┌─ DATA RECORDS

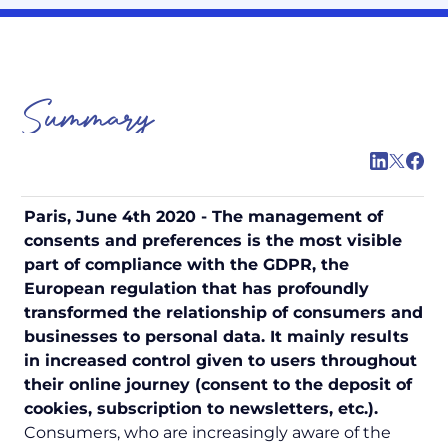
Summary
Paris, June 4th 2020 - The management of
consents and preferences is the most visible
part of compliance with the GDPR, the
European regulation that has profoundly
transformed the relationship of consumers and
businesses to personal data. It mainly results
in increased control given to users throughout
their online journey (consent to the deposit of
cookies, subscription to newsletters, etc.).
Consumers, who are increasingly aware of the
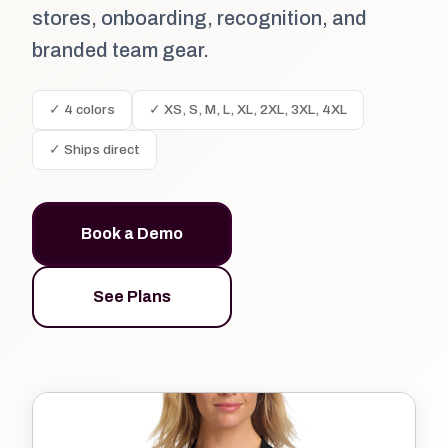
stores, onboarding, recognition, and
branded team gear.
✓ 4 colors
✓ XS, S, M, L, XL, 2XL, 3XL, 4XL
✓ Ships direct
Book a Demo
See Plans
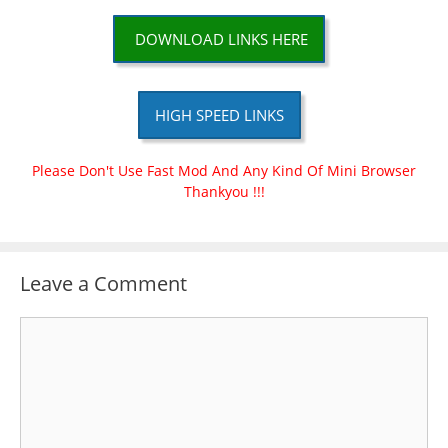
DOWNLOAD LINKS HERE
HIGH SPEED LINKS
Please Don't Use Fast Mod And Any Kind Of Mini Browser
Thankyou !!!
Leave a Comment
Comment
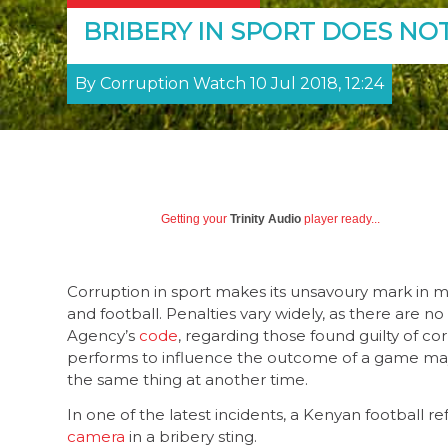
BRIBERY IN SPORT DOES NO
By Corruption Watch 10 Jul 2018, 12:24
Getting your
Trinity Audio
player ready...
Corruption in sport makes its unsavoury mark in man
and football. Penalties vary widely, as there are n
Agency’s
code
, regarding those found guilty of co
performs to influence the outcome of a game may 
the same thing at another time.
In one of the latest incidents, a Kenyan football
camera
in a bribery sting.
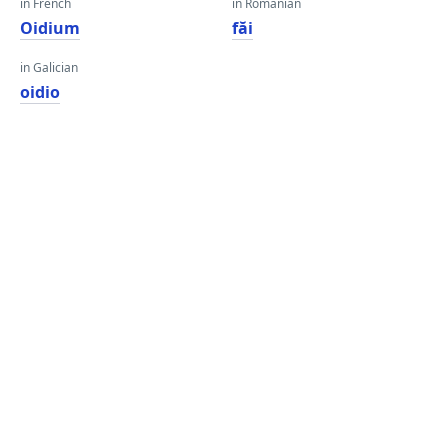
in French
in Romanian
Oidium
făi
in Galician
oidio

└─

ASSIGNED TASK ▸
Above are records to transcribe exactly; leave their pictures out.

WRITTEN SOLUTION ▸
Summary
Paris, June 4th 2020 - The management of
consents and preferences is the most visible
part of compliance with the GDPR, the
European regulation that has profoundly
transformed the relationship of consumers and
businesses to personal data. It mainly results
in increased control given to users throughout
their online journey (consent to the deposit of
cookies, subscription to newsletters, etc.).
Consumers, who are increasingly aware of the
stores, onboarding, recognition, and
branded team gear.
✓ 4 colors
✓ XS, S, M, L, XL, 2XL, 3XL, 4XL
✓ Ships direct
Book a Demo
See Plans
DOWNLOAD LINKS HERE
HIGH SPEED LINKS
Please Don't Use Fast Mod And Any Kind Of Mini Browser
Thankyou !!!
Leave a Comment
Comment
BRIBERY IN SPORT DOES NO
By Corruption Watch 10 Jul 2018, 12:24
Getting your
Trinity Audio
player ready...
Corruption in sport makes its unsavoury mark in man
and football. Penalties vary widely, as there are n
Agency’s
code
, regarding those found guilty of co
performs to influence the outcome of a game may 
the same thing at another time.
In one of the latest incidents, a Kenyan football
camera
in a bribery sting.
in French
in Romanian
Oidium
făi
in Galician
oidio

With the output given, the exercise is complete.